I close my eyes, trying to summon any fragment of that night. “There are photos. In the files I… didn’t destroy back then, when your parents were on trial. They’re of you and me on a couch with Janet. Then later, just us. She’s gone, and there’s blood…”
“Blood?”
“Spots on my dress. And under my fingernails, according to whoever called me.”
Luna goes very still. “They think we killed her.”
“Or they want us to think we did.” The words tumble out as the possibility forms. “What better way to ensure silence than making us believe we’re murderers? What better leverage than shared guilt over something we can’t even remember?”
“But what if we did?” Luna’s voice is barely audible. “What if that’s why they drugged us so heavily? To make us forget what we’d done?”
The weight of that possibility settles between us. Two girls from powerful families, raised to be pawns in our parents’ games. Used, abused, traded like commodities. What if one night, we snapped? What if Janet Wilson became collateral damage in a moment of drug-fueled rage?
“We need help,” I say finally. “Someone who can investigate without alerting our families.”
“Erik’s brother, David.
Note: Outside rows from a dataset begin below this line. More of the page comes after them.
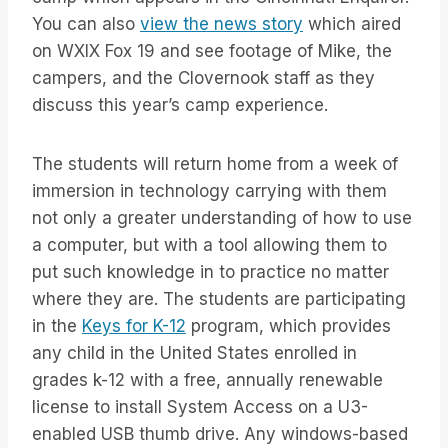
You can also
view the news story
which aired
on WXIX Fox 19 and see footage of Mike, the
campers, and the Clovernook staff as they
discuss this year’s camp experience.
The students will return home from a week of
immersion in technology carrying with them
not only a greater understanding of how to use
a computer, but with a tool allowing them to
put such knowledge in to practice no matter
where they are. The students are participating
in the
Keys for K-12
program, which provides
any child in the United States enrolled in
grades k-12 with a free, annually renewable
license to install System Access on a U3-
enabled USB thumb drive. Any windows-based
He’s been building cases against the rest of the network.”
I shake my head. “He’s too official. The moment he starts digging, word will get back to people who want this buried.”
Luna’s quiet for a moment. “What about Detective Harper? He’s one of the original officers who’s been looking for Janet since her disappearance. He might know something about that night that we don’t.”
“Whoever called me told me to stop digging,” I admit. “Said some things should stay buried.”